MakeMyTrip Backer Leads $11M Round In Indian Space Tech Startup Agnikul

MakeMyTrip Backer Leads M Round In Indian Space Tech Startup Agnikul

Our ancestors navigated their way through the world by watching out for landmarks or observing the stars and the sun. Today, satellites have made it possible to use convenient tools such as GPS, which makes it easier to get from point A to point B, among other applications.

 There are about 2,666 operational satellites circling Earth as of April 2020, and more than half were launched for commercial purposes. About 61% of those provide communication services, including satellite TV and the internet.

 However, time can be a hindrance when it comes to launching these satellites. It takes about six months to build a small satellite and over 18 months to send that object into space.

 In a bid to solve this problem, space technology startup Agnikul just secured US$11 million in a financing round led by Mayfield India, which backs startups including travel-focused MakeMyTrip and business data platform Crunchbase. This also marks the largest funding round for a private space tech company in India.

 Venture capital firms such as Beenext, Globevestor, LionRock Capital, Anicut Angel Fund and LetsVenture also joined Agnikul’s fundraise. Several angel investors including Naval Ravikant, co-founder of AngelList, and Balaji Srinivasan, co-founder of, participated as well.

 Agnikul will use the new funds to develop technology infrastructure, expand ground testing, and increase its headcount by 25%. The company aims to reduce the waiting time for putting satellites in orbit from about 12 to 18 months to two weeks or less.

 Currently, Agnikul is building Agnibaan, a rocket that enables plug-and-play configuration and has a payload or carrying capacity of 100 kilograms in low Earth orbits. This on-demand rocket can be fully customized according to a client’s needs at an affordable cost, according to the company.

 “We want to build customer-centric landscapers, where people don’t need to wait for a large carpooling sort of a concept.

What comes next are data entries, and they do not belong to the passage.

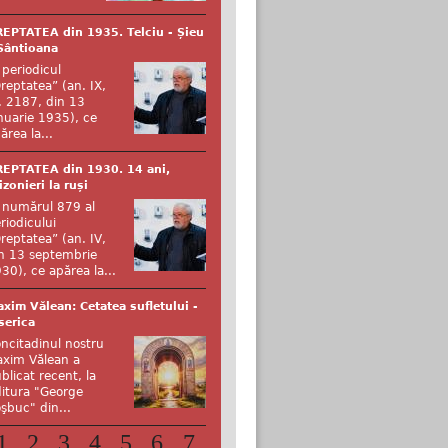
EPTATEA din 1935. Telciu - Șieu
Sântioana
 periodicul
reptatea” (an. IX,
. 2187, din 13
nuarie 1935), ce
ărea la...
EPTATEA din 1930. 14 ani,
izonieri la ruși
 numărul 879 al
riodicului
reptatea” (an. IV,
n 13 septembrie
30), ce apărea la...
xim Vălean: Cetatea sufletului -
serica
ncitadinul nostru
xim Vălean a
blicat recent, la
itura "George
şbuc" din...
1
2
3
4
5
6
7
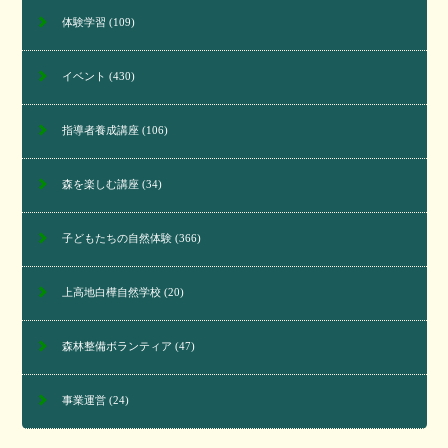
体験学習
(109)
イベント
(430)
指導者養成講座
(106)
森を楽しむ講座
(34)
子どもたちの自然体験
(366)
上高地白樺自然学校
(20)
森林整備ボランティア
(47)
事業運営
(24)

You don’t need to do a ride share; you can directly go to space,” said Agnikul founder Srinath Ravichandran.

 The startup serves about 60 clients, including small satellite manufacturers in the imaging and communications space, which can produce payloads weighing in the range of 1 kilogram or less to 300 kilograms.

 To build its rocket, Agnikul struck a deal with the Indian government in December 2020. The agreement gives the startup access to the facilities and technical expertise of the Indian Space Research Organisation.

Last year, Agnikul also raised US$3.2 million in a pre-series A funding round led by Pi Ventures, an early-stage fund focused on deep-tech opportunities.